Deine Klassenstruktur ist nicht klar:
- Du hast eine Klasse "Testklasse", die einen Pokemon darstellt. Warum erstellst du nicht eien Klasse "Pokemon"?
- Die Klasse "Testklasse" hat folgende Methode


Papaya hat gesagt.:


> public void Pokemon( int gesundheit, int staerke, int schnelligkeit) {


Und diese Methode weist `this.name` einen Wert zu, der überhaupt nicht übergeben wird.

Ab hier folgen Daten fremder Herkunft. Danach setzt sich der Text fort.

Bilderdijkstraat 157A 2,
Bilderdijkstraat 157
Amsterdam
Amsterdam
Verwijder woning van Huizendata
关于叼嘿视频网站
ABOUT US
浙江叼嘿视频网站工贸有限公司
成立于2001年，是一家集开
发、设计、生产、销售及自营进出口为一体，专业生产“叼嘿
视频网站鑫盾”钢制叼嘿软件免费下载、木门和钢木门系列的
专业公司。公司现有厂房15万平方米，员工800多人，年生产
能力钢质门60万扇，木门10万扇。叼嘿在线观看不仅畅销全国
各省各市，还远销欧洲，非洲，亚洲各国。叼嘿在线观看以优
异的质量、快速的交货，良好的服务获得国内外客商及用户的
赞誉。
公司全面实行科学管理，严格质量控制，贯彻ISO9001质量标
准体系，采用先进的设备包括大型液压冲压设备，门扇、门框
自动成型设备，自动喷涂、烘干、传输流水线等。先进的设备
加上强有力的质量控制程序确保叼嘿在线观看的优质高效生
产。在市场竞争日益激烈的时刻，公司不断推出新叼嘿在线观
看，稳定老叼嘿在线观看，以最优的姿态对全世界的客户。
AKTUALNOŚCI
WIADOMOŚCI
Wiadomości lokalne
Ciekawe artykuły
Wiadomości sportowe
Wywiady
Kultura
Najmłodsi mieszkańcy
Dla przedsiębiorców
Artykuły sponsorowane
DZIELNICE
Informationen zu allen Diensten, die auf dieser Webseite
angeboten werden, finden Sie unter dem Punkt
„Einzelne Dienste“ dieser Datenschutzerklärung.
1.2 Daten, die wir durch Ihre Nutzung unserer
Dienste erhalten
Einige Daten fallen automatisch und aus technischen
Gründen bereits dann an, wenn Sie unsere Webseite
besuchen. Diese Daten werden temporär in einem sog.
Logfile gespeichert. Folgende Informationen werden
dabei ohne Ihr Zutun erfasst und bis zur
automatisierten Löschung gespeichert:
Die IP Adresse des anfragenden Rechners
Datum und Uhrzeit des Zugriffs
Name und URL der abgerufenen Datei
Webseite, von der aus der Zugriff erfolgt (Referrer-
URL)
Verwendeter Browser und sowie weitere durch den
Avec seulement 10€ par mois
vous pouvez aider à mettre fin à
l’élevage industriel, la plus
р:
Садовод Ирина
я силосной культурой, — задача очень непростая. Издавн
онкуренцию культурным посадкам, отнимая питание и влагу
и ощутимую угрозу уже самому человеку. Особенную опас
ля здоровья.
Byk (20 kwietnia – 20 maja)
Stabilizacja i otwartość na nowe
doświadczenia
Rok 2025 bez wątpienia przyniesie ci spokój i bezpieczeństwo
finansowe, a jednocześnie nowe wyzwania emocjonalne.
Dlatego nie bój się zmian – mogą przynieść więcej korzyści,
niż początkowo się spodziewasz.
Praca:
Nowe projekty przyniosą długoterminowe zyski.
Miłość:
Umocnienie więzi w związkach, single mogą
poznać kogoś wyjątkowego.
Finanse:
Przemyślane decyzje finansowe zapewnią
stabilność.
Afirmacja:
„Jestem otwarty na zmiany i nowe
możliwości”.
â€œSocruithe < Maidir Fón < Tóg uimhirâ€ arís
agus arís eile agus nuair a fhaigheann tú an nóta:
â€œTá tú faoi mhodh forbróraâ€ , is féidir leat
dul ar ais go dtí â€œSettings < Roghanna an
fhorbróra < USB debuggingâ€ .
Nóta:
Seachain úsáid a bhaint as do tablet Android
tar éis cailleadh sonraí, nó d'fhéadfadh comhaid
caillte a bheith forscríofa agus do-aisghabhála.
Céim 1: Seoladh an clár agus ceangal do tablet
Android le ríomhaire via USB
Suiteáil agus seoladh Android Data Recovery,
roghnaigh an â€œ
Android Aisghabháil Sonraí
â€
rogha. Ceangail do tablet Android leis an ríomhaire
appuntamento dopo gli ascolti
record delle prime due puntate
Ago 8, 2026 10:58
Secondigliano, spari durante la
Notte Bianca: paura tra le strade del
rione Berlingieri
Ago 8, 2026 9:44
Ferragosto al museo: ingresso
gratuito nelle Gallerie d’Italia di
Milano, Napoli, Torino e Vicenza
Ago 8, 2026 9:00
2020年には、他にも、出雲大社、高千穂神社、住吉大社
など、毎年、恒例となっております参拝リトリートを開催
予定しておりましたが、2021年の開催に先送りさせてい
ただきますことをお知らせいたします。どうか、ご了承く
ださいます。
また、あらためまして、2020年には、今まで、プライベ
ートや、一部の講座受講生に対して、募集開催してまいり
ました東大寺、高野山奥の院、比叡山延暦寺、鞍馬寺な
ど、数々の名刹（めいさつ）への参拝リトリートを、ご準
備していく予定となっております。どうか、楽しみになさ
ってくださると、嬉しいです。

Du solltest dir noch einmal genau überlegen, wie deine Klassenstruktur aussehen soll. Wenn du nicht weiter weißt - das ist ganz normal -, kannst du uns gerne fragen.


----------



## temi (4. Apr 2021)

Außerdem erwartet deine Methode kampf() zwei Parameter vom Typ Testklasse, während du versuchst sie mit drei Parametern vom Typ PokemonSpiel aufzurufen.

Alles in allem ein ziemliches Durcheinander.

Mein Vorschlag zum Start wäre eine Klasse PokemonSpiel als Hauptklasse mit der main() und eine Klasse Pokemon, die ein einzelnes Pokemon repräsentiert. Davon kannst du in der Hauptklasse dann Instanzen (bzw. Objekte) erzeugen.


----------